The Recruits’ Responses

One developer told the operator directly: “I am totally agree with you that due to sanctions it would be a bit difficult. But I believe I have no problem to work under someone else identity.”

This recruit was onboarded to work US Eastern hours, starting at 4:30pm Iran time, paid in cryptocurrency. 

Another recruit, Amir, accepted but questioned the pay, noting that $2,700 per month was below European entry-level salaries. Michael’s private reaction, visible in his own notes: “dare complaining salary huh” and a flat emoji. 

Iranian military service is a recurring disruption across the pipeline. Multiple recruits cite it as a blocking factor, in which the North Korean recruiter has adapted, now screening for it upfront:  

“Do you have any upcoming commitments, like military service in Iran, that could interrupt our contract?”
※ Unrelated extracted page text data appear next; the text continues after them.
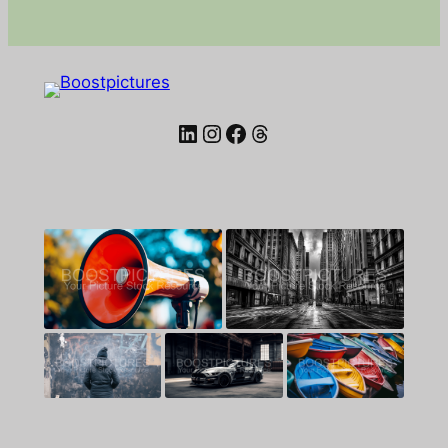
LinkedIn
Instagram
Facebook
Threads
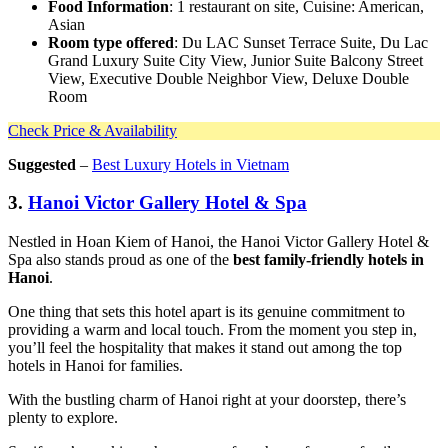
Food Information
: 1 restaurant on site, Cuisine: American,
Asian
Room type offered
: Du LAC Sunset Terrace Suite, Du Lac
Grand Luxury Suite City View, Junior Suite Balcony Street
View, Executive Double Neighbor View, Deluxe Double
Room
Check Price & Availability
Suggested
–
Best Luxury Hotels in Vietnam
3.
Hanoi Victor Gallery Hotel & Spa
Nestled in Hoan Kiem of Hanoi, the Hanoi Victor Gallery Hotel &
Spa also stands proud as one of the
best family-friendly hotels in
Hanoi
.
One thing that sets this hotel apart is its genuine commitment to
providing a warm and local touch. From the moment you step in,
you’ll feel the hospitality that makes it stand out among the top
hotels in Hanoi for families.
With the bustling charm of Hanoi right at your doorstep, there’s
plenty to explore.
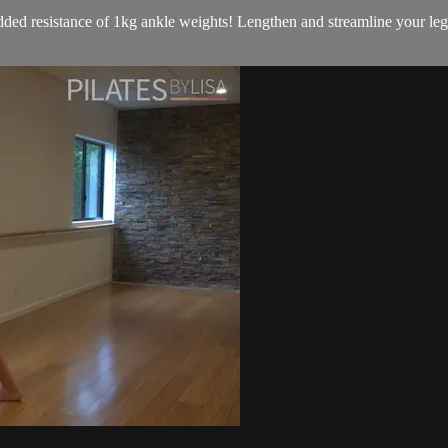
ded resistance of 1kg ankle weights! Lengthen and streamline your legs,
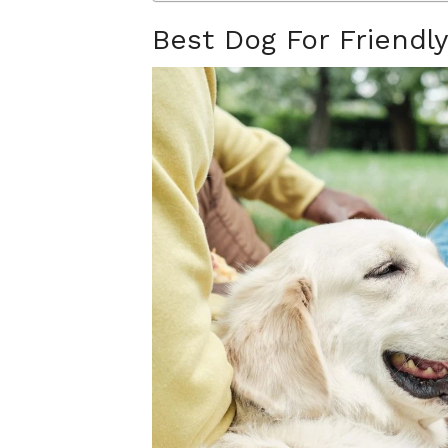
Best Dog For Friendly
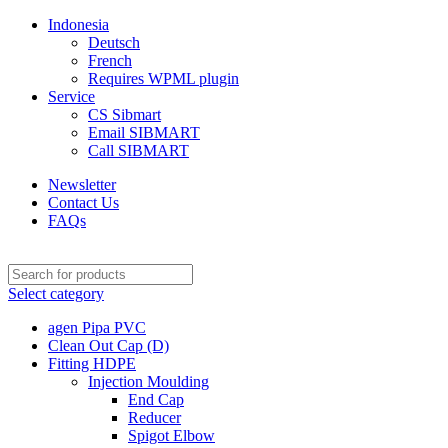
Indonesia
Deutsch
French
Requires WPML plugin
Service
CS Sibmart
Email SIBMART
Call SIBMART
Newsletter
Contact Us
FAQs
Select category
agen Pipa PVC
Clean Out Cap (D)
Fitting HDPE
Injection Moulding
End Cap
Reducer
Spigot Elbow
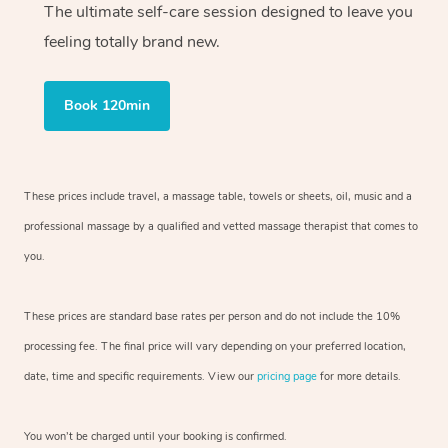
The ultimate self-care session designed to leave you
feeling totally brand new.
Book 120min
These prices include travel, a massage table, towels or sheets, oil, music and
a
professional massage by a qualified and vetted massage therapist
that comes to
you.
These prices are standard base rates per person and do not include the 10%
processing fee. The final price will vary depending on your preferred
location,
date, time and specific requirements. View our
pricing page
for more details.
You won’t be charged until your booking is confirmed.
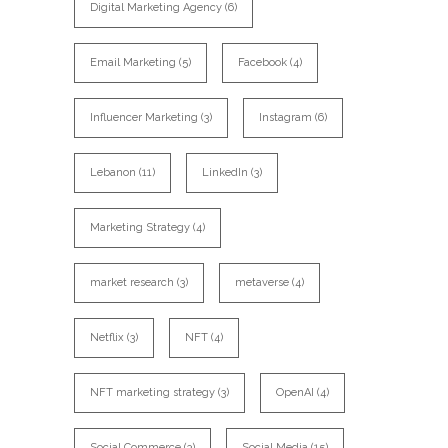
Digital Marketing Agency
(6)
Email Marketing
(5)
Facebook
(4)
Influencer Marketing
(3)
Instagram
(6)
Lebanon
(11)
LinkedIn
(3)
Marketing Strategy
(4)
market research
(3)
metaverse
(4)
Netflix
(3)
NFT
(4)
NFT marketing strategy
(3)
OpenAI
(4)
Social Commerce
(3)
Social Media
(15)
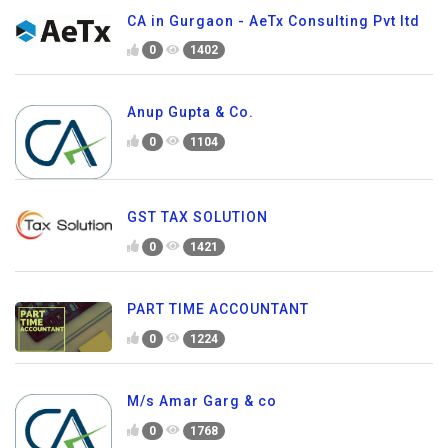
CA in Gurgaon - AeTx Consulting Pvt ltd
0
1402
Anup Gupta & Co.
0
1104
GST TAX SOLUTION
0
1421
PART TIME ACCOUNTANT
0
1224
M/s Amar Garg & co
0
1768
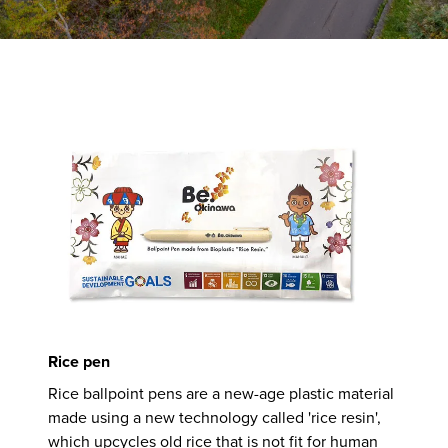
Rice pen
Rice ballpoint pens are a new-age plastic material
made using a new technology called 'rice resin',
which upcycles old rice that is not fit for human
How Security Teams Can Respond

The evidence we have uncovered reveals an operation that is broader, more systematic, and more internationally networked than previous public reporting has suggested. The DPRK is not simply deploying its own nationals under false identities. It is building a multinational recruitment pipeline, drawing skilled developers from Iran, Syria, Lebanon, and Saudi Arabia into an infrastructure designed to infiltrate US defense contractors, cryptocurrency exchanges, financial institutions, and enterprises of every size. The recruits are real software engineers, paid in cryptocurrency, coached through interviews, and slotted into fabricated Western personas. 

For organizations, the implication is clear: the person on the other end of a technical interview may not be who their resume says they are, and they may not be operating from where they claim. Strengthening employment verification is no longer optional. It is a direct countermeasure against a state-sponsored program that is actively scaling.